TASK: Report how many lines contain the word "puts" in the listing that follows. Give nothing besides the number.

DATASET RECORDS: Begin

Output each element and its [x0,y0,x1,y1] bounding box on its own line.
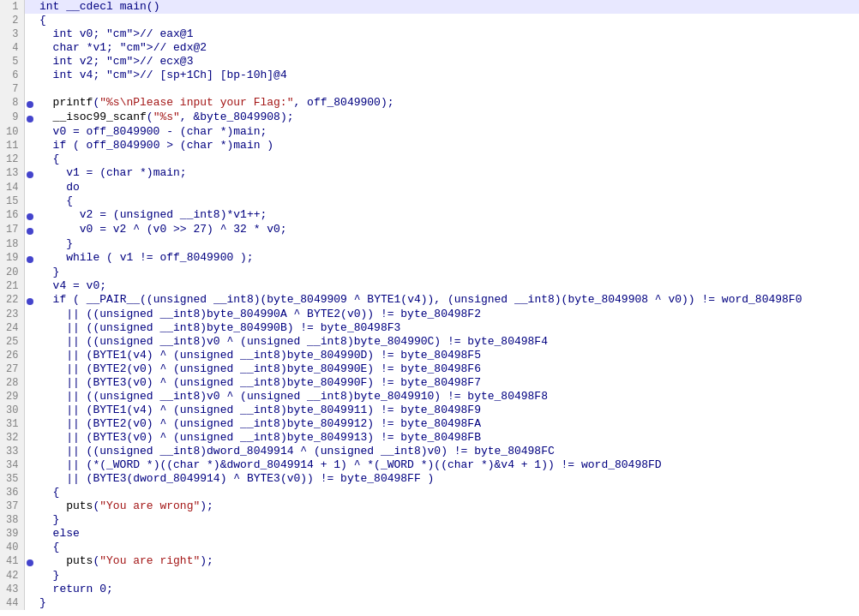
breakpoint-dot[interactable] [24,458,36,472]
code-line: || (BYTE1(v4) ^ (unsigned __int8)byte_80… [36,349,859,362]
breakpoint-dot[interactable] [24,431,36,445]
line-number: 11 [0,139,24,153]
table-row: 30 || (BYTE1(v4) ^ (unsigned __int8)byte… [0,404,859,417]
code-line: } [36,237,859,251]
code-line: char *v1; "cm">// edx@2 [36,41,859,55]
line-number: 3 [0,27,24,41]
breakpoint-dot[interactable] [24,41,36,55]
breakpoint-dot[interactable] [24,55,36,69]
code-line: int v4; "cm">// [sp+1Ch] [bp-10h]@4 [36,69,859,82]
table-row: 4 char *v1; "cm">// edx@2 [0,41,859,55]
code-line: __isoc99_scanf("%s", &byte_8049908); [36,111,859,125]
code-line: } [36,569,859,583]
line-number: 24 [0,321,24,335]
line-number: 16 [0,208,24,223]
code-line: while ( v1 != off_8049900 ); [36,251,859,266]
code-line: if ( off_8049900 > (char *)main ) [36,139,859,153]
line-number: 12 [0,153,24,166]
table-row: 29 || ((unsigned __int8)v0 ^ (unsigned _… [0,390,859,404]
breakpoint-dot[interactable] [24,208,36,223]
breakpoint-dot[interactable] [24,111,36,125]
table-row: 40 { [0,541,859,554]
table-row: 19 while ( v1 != off_8049900 ); [0,251,859,266]
table-row: 37 puts("You are wrong"); [0,499,859,513]
table-row: 15 { [0,194,859,208]
breakpoint-dot[interactable] [24,96,36,111]
breakpoint-dot[interactable] [24,541,36,554]
breakpoint-dot[interactable] [24,194,36,208]
breakpoint-dot[interactable] [24,596,36,610]
breakpoint-dot[interactable] [24,14,36,27]
breakpoint-dot[interactable] [24,569,36,583]
breakpoint-dot[interactable] [24,472,36,486]
code-line: || ((unsigned __int8)dword_8049914 ^ (un… [36,445,859,458]
breakpoint-dot[interactable] [24,321,36,335]
line-number: 31 [0,417,24,431]
code-line: { [36,541,859,554]
breakpoint-dot[interactable] [24,223,36,237]
line-number: 23 [0,308,24,321]
code-line [36,82,859,96]
breakpoint-dot[interactable] [24,251,36,266]
breakpoint-dot[interactable] [24,417,36,431]
breakpoint-dot[interactable] [24,362,36,376]
breakpoint-dot[interactable] [24,153,36,166]
line-number: 13 [0,166,24,181]
table-row: 7 [0,82,859,96]
code-line: { [36,153,859,166]
code-line: } [36,513,859,527]
breakpoint-dot[interactable] [24,237,36,251]
code-line: puts("You are right"); [36,554,859,569]
breakpoint-dot[interactable] [24,27,36,41]
table-row: 32 || (BYTE3(v0) ^ (unsigned __int8)byte… [0,431,859,445]
table-row: 31 || (BYTE2(v0) ^ (unsigned __int8)byte… [0,417,859,431]
code-line: do [36,181,859,194]
table-row: 16 v2 = (unsigned __int8)*v1++; [0,208,859,223]
code-line: || (BYTE2(v0) ^ (unsigned __int8)byte_80… [36,362,859,376]
code-line: || (BYTE3(dword_8049914) ^ BYTE3(v0)) !=… [36,472,859,486]
line-number: 26 [0,349,24,362]
table-row: 26 || (BYTE1(v4) ^ (unsigned __int8)byte… [0,349,859,362]
line-number: 39 [0,527,24,541]
code-line: || ((unsigned __int8)v0 ^ (unsigned __in… [36,390,859,404]
line-number: 5 [0,55,24,69]
breakpoint-dot[interactable] [24,82,36,96]
code-line: v2 = (unsigned __int8)*v1++; [36,208,859,223]
breakpoint-dot[interactable] [24,266,36,279]
breakpoint-dot[interactable] [24,513,36,527]
code-line: int v2; "cm">// ecx@3 [36,55,859,69]
breakpoint-dot[interactable] [24,308,36,321]
line-number: 42 [0,569,24,583]
line-number: 6 [0,69,24,82]
table-row: 22 if ( __PAIR__((unsigned __int8)(byte_… [0,293,859,308]
breakpoint-dot[interactable] [24,499,36,513]
breakpoint-dot[interactable] [24,69,36,82]
breakpoint-dot[interactable] [24,181,36,194]
code-line: || (BYTE1(v4) ^ (unsigned __int8)byte_80… [36,404,859,417]
breakpoint-dot[interactable] [24,527,36,541]
table-row: 42 } [0,569,859,583]
breakpoint-dot[interactable] [24,0,36,14]
breakpoint-dot[interactable] [24,445,36,458]
breakpoint-dot[interactable] [24,349,36,362]
breakpoint-dot[interactable] [24,554,36,569]
breakpoint-dot[interactable] [24,376,36,390]
code-line: { [36,486,859,499]
breakpoint-dot[interactable] [24,125,36,139]
breakpoint-dot[interactable] [24,335,36,349]
code-line: int v0; "cm">// eax@1 [36,27,859,41]
breakpoint-dot[interactable] [24,139,36,153]
line-number: 21 [0,279,24,293]
breakpoint-dot[interactable] [24,390,36,404]
breakpoint-dot[interactable] [24,404,36,417]
breakpoint-dot[interactable] [24,486,36,499]
breakpoint-dot[interactable] [24,166,36,181]
breakpoint-dot[interactable] [24,279,36,293]
breakpoint-dot[interactable] [24,293,36,308]
code-line: || (BYTE2(v0) ^ (unsigned __int8)byte_80… [36,417,859,431]
table-row: 36 { [0,486,859,499]
breakpoint-dot[interactable] [24,583,36,596]
table-row: 3 int v0; "cm">// eax@1 [0,27,859,41]
code-line: || ((unsigned __int8)v0 ^ (unsigned __in… [36,335,859,349]
code-line: || (BYTE3(v0) ^ (unsigned __int8)byte_80… [36,376,859,390]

DATASET RECORDS: End

ANSWER SECTION: 2